» Task requirements: Find out how many lines of the listing below include "İlan" and report only that number.

» Material provided:

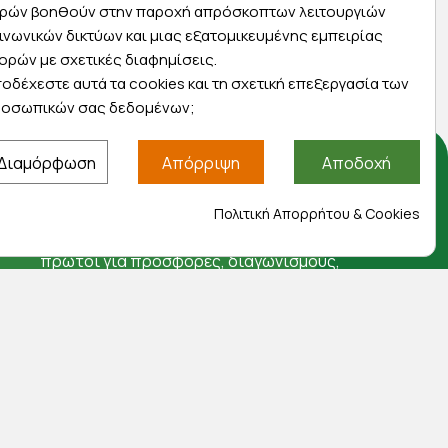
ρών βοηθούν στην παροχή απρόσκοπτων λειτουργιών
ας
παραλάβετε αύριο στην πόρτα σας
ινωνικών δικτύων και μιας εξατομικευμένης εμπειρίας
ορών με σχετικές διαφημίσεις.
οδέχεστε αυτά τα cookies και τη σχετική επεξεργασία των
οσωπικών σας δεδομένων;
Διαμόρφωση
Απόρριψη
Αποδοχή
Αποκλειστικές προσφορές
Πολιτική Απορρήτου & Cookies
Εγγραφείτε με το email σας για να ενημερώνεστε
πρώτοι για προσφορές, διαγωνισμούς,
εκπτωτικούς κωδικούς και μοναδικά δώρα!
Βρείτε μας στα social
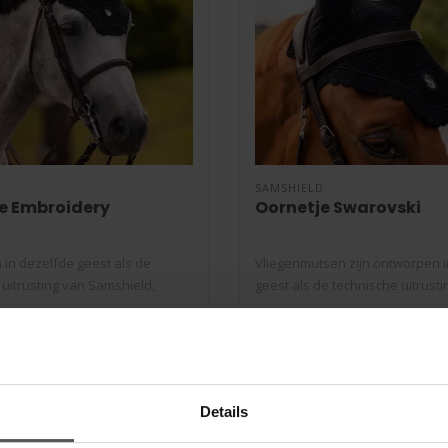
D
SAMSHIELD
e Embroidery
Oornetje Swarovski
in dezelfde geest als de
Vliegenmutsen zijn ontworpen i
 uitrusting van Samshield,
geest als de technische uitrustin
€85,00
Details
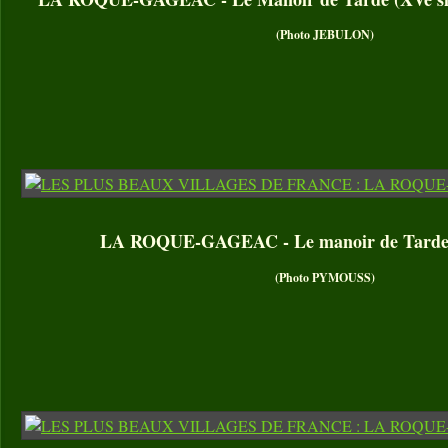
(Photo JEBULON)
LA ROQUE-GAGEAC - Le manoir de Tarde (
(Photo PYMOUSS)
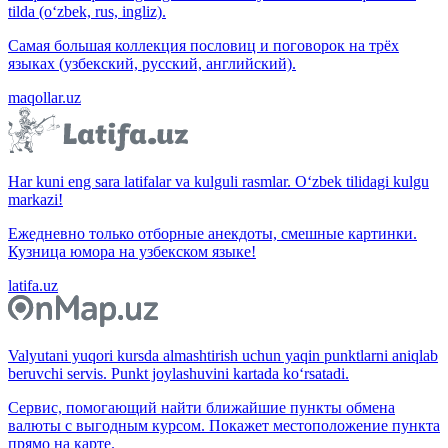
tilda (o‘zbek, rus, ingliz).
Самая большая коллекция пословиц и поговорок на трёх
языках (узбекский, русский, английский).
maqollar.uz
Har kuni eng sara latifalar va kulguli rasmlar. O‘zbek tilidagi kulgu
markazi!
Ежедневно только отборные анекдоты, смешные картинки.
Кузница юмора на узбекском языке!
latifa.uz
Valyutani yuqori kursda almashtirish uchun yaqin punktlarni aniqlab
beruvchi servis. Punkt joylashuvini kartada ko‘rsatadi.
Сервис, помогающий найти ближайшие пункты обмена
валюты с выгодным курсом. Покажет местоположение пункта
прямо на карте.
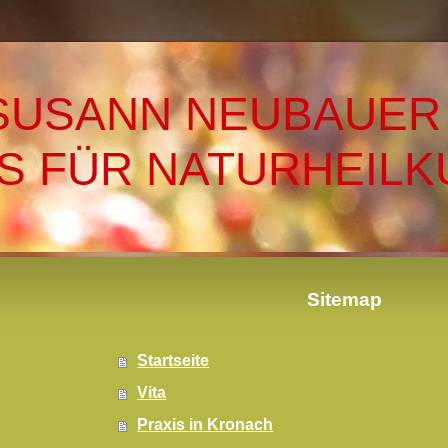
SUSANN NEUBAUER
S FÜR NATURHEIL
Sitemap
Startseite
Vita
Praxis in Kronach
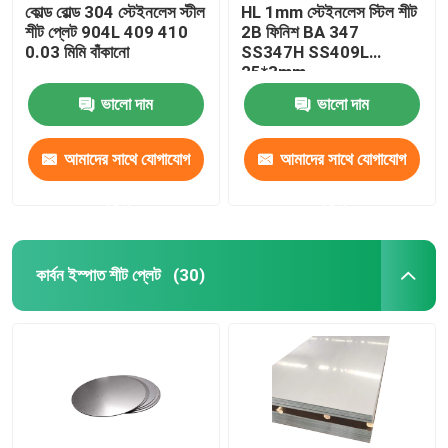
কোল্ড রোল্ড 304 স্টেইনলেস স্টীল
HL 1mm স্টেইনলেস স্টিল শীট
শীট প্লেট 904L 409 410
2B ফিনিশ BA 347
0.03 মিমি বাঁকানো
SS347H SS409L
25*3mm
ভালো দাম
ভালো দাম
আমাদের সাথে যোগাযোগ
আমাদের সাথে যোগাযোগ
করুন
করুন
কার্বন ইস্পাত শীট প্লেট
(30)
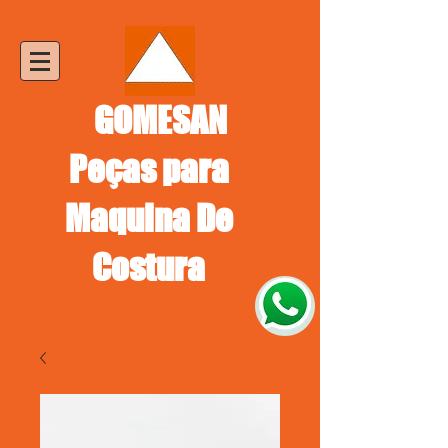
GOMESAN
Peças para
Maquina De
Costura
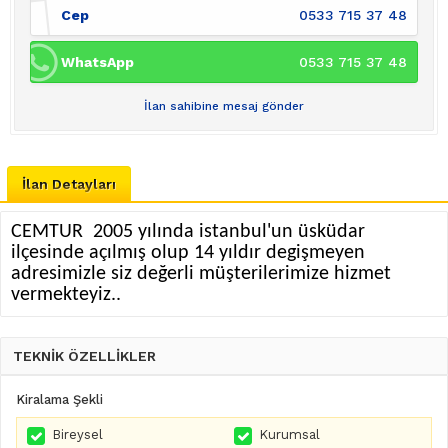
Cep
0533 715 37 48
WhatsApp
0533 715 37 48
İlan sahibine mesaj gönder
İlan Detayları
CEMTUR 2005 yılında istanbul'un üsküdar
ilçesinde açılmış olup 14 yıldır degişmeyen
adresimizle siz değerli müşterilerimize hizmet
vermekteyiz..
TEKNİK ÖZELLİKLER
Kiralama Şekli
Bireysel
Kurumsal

---

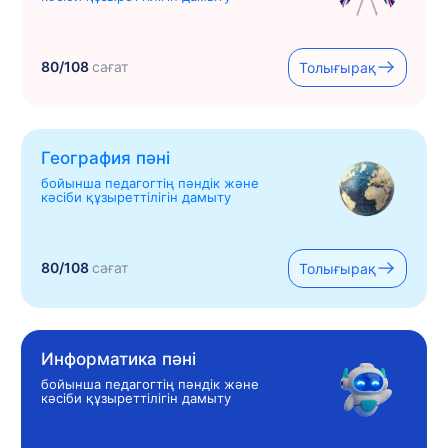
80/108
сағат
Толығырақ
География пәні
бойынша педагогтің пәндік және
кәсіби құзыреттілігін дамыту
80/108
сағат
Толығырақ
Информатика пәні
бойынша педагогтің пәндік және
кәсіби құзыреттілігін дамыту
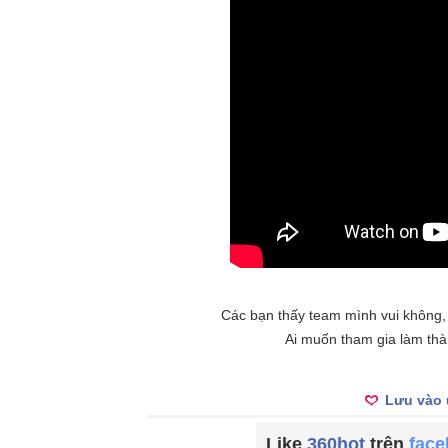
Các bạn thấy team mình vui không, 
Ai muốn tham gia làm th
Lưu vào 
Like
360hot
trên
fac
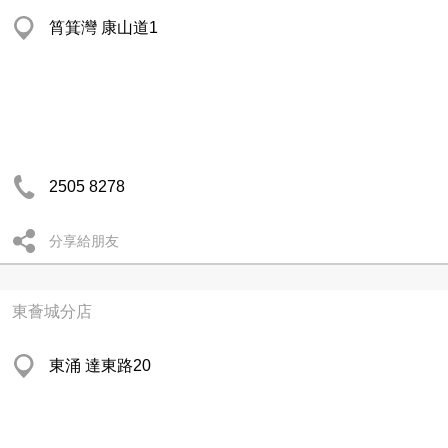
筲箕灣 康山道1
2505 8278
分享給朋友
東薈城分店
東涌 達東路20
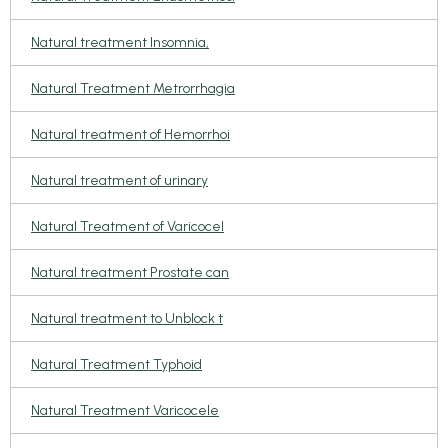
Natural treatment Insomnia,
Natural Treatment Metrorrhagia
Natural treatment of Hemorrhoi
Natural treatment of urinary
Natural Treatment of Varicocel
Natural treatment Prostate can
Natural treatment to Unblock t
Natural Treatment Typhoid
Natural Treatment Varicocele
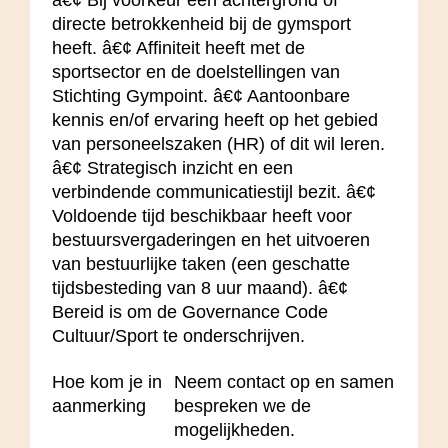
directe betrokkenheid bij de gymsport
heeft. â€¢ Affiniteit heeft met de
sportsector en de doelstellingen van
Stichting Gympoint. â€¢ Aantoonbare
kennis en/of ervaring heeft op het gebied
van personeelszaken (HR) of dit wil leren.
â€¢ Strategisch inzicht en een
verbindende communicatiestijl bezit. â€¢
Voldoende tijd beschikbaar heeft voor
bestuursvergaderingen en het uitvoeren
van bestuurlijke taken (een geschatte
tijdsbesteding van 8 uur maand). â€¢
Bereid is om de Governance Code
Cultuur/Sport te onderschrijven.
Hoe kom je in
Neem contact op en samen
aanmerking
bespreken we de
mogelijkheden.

» Answer space: 2